Título padrão

Atualmente existem três formas de reajustes de preços praticados pelas operadoras de plano de saúde em seus contratos de prestação de serviços médicos hospitalares: o reajuste anual, o reajuste por mudança de faixa etária e o reajuste técnico por sinistralidade.

Em relação aos contratos coletivos empresariais ou por adesão, ou seja, aqueles contratados por intermédio de uma pessoa jurídica, e sobre os quais vamos tratar neste artigo, os índices de reajuste aplicados não são definidos pela Agência Nacional de Saúde (ANS), diferentemente do que ocorre em relação aos contratos individuais/familiares.

Isso porque, segundo o entendimento do referido órgão regulador, o poder de negociação dos preços é mais equilibrado, não havendo a necessidade de sua interferência.

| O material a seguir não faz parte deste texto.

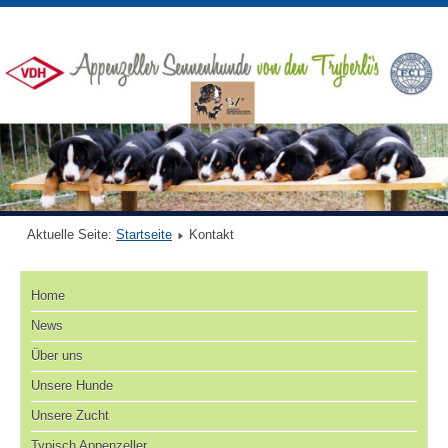
Aktuelle Seite:
Startseite
Kontakt
Home
News
Über uns
Unsere Hunde
Unsere Zucht
Typisch Appenzeller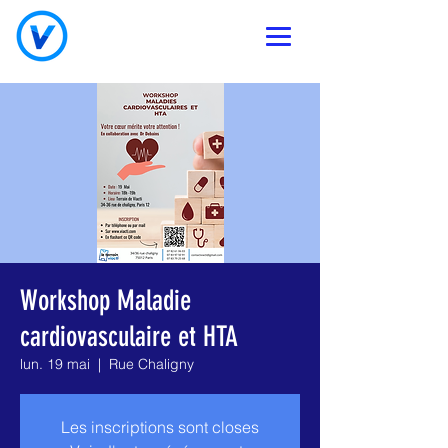
Workshop Maladie
cardiovasculaire et HTA
lun. 19 mai
  |  
Rue Chaligny
Les inscriptions sont closes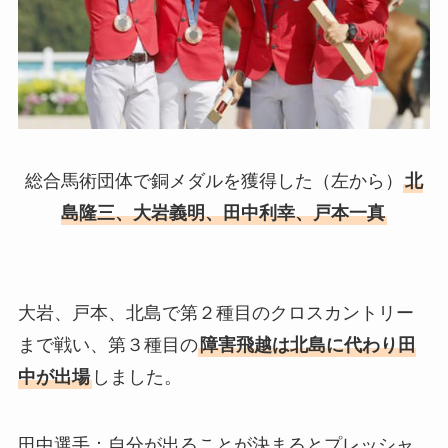
総合馬術団体で銅メダルを獲得した（左から）
北
島隆三、大岩義明、田中利幸、戸本一真
大岩、戸本、北島で第２種目のクロスカントリー
まで戦い、第３種目の
障害飛越は北島に代わり田
中が出場
しました。
田中選手：自分が出ることが決まるとプレッシャ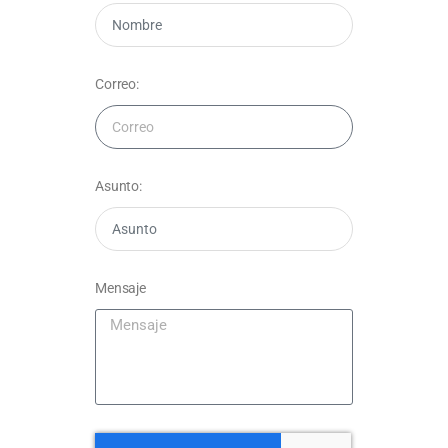
Correo:
Asunto:
Mensaje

Neste caso, a ANS limita-se a apenas acompanhar os reajustes de preços supostamente negociados entre as operadoras de plano de saúde e as empresas contratantes dos planos, conforme os mesmos lhes sejam comunicados em até 30 dias da sua efetiva aplicação.

É justamente no vácuo deixado pela legislação, sobre esta modalidade de contratação, que as operadoras de plano de saúde vêm aplicando reajustes abusivos, notadamente pela liberdade de estabelecer condições diferenciadas de um contrato para outro.

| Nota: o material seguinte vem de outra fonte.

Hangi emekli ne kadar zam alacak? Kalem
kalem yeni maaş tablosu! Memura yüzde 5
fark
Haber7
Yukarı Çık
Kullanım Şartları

E em se tratando de abusividade, a maior parte das reclamações das empresas contratantes dos planos coletivos compreende o reajuste técnico por sinistralidade.

O reajuste técnico por sinistralidade corresponde a uma variação de preço que supostamente decorre do aumento do número de procedimentos e atendimentos (ou “sinistros”) cobertos em relação ao previsto por um determinado período.

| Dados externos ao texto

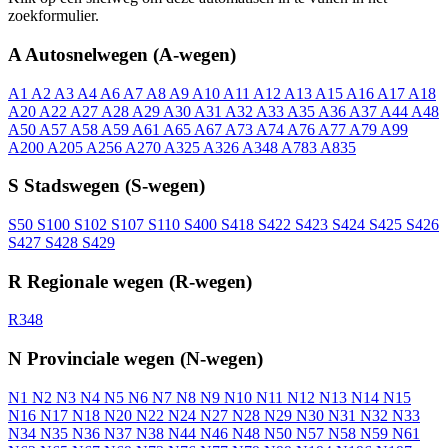
zoekformulier.
A
Autosnelwegen (A-wegen)
A1
A2
A3
A4
A6
A7
A8
A9
A10
A11
A12
A13
A15
A16
A17
A18
A20
A22
A27
A28
A29
A30
A31
A32
A33
A35
A36
A37
A44
A48
A50
A57
A58
A59
A61
A65
A67
A73
A74
A76
A77
A79
A99
A200
A205
A256
A270
A325
A326
A348
A783
A835
S
Stadswegen (S-wegen)
S50
S100
S102
S107
S110
S400
S418
S422
S423
S424
S425
S426
S427
S428
S429
R
Regionale wegen (R-wegen)
R348
N
Provinciale wegen (N-wegen)
N1
N2
N3
N4
N5
N6
N7
N8
N9
N10
N11
N12
N13
N14
N15
N16
N17
N18
N20
N22
N24
N27
N28
N29
N30
N31
N32
N33
N34
N35
N36
N37
N38
N44
N46
N48
N50
N57
N58
N59
N61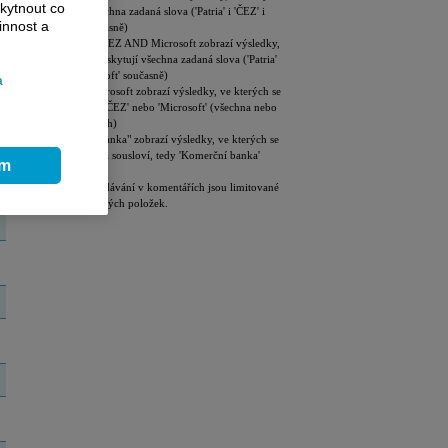
kytnout co
se vyskytují všechna zadaná slova ('Patria' i 'ČEZ' i
innost a
'Microsoft' současně)
Patria AND ČEZ AND Microsoft zobrazí výsledky,
ve kterých se vyskytují všechna zadaná slova ('Patria'
i 'ČEZ' i 'Microsoft' současně)
a
ČEZ OR Microsoft zobrazí výsledky, ve kterých se
vyskytují slova 'ČEZ' nebo 'Microsoft' (všechna nebo
jen některá z nich)
"Komerční banka" zobrazí výsledky, ve kterých se
vyskytují zadaná sousloví, tedy 'Komerční banka'
ím
Výsledky vyhledávání v komentářích jsou limitované
na 100 zobrazených položek.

O destaque para a suposta variação de preços ocorre porque na maior parte das vezes as operadoras de plano de saúde não preveem em seus contratos, de maneira clara e objetiva, os critérios que justifiquem tal aumento.  Não obstante, quando da aplicação unilateral do referido reajuste, as operadoras não fornecem os dados que justificam o referido reajuste aos contratantes, de maneira a comprovar que de fato houve uma superação de um determinado índice de sinistralidade.

Deste modo, de acordo com pesquisa feita sobre recentes julgados referentes à aplicação de reajuste técnico por sinistralidade nos contratos de plano de saúde, fora identificado que, na grande maioria dos casos, as operadoras de plano de saúde têm sido vencidas.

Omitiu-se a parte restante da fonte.